🤖 AI Summary
Identifying counterfactual joint distributions (i.e., couplings) is essential for personalized decision-making and risk assessment, yet existing approaches—bijective structural causal models (SCMs) and optimal transport (OT)—suffer from sensitivity to noise misspecification and inability to identify higher-order couplings, respectively. This paper introduces a novel framework grounded in *cocycles*—a concept from dynamical systems theory newly imported into causal inference—to characterize invariant structures via local symmetries under intervention-induced transformations. Our approach enables nonparametric, model-free identification of counterfactual distributions without relying on parametric or semiparametric assumptions. Crucially, it is inherently robust to latent variable misspecification. We develop an efficient semiparametric cocycle estimator, demonstrating both robustness and state-of-the-art performance in simulations. Applied to 401(k) policy evaluation, our method accurately quantifies the causal effect of pension eligibility on household asset accumulation.
📝 Abstract
Many interventions in causal inference can be represented as transformations. We identify a local symmetry property satisfied by a large class of causal models under such interventions. Where present, this symmetry can be characterized by a type of map called a cocycle, an object that is central to dynamical systems theory.

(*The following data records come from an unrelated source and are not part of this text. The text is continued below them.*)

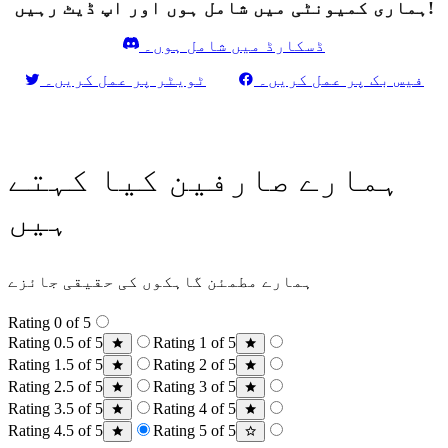
ہماری کمیونٹی میں شامل ہوں اور اپ ڈیٹ رہیں!
ڈسکارڈ میں شامل ہوں۔
فیس بک پر عمل کریں۔
ٹویٹر پر عمل کریں۔
ہمارے صارفین کیا کہتے
ہیں
ہمارے مطمئن گاہکوں کی حقیقی جائزے
Rating 0 of 5
Rating 0.5 of 5
Rating 1 of 5
Rating 1.5 of 5
Rating 2 of 5
Rating 2.5 of 5
Rating 3 of 5
Rating 3.5 of 5
Rating 4 of 5
Rating 4.5 of 5
Rating 5 of 5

We show that such cocycles exist under general conditions and are sufficient to identify interventional and counterfactual distributions. We use these results to derive cocycle-based estimators for causal estimands and show they achieve semiparametric efficiency under typical conditions. Since (infinitely) many distributions can share the same cocycle, these estimators make causal inference robust to mis-specification by sidestepping superfluous modelling assumptions. We demonstrate both robustness and state-of-the-art performance in several simulations, and apply our method to estimate the effects of 401(k) pension plan eligibility on asset accumulation using a real dataset.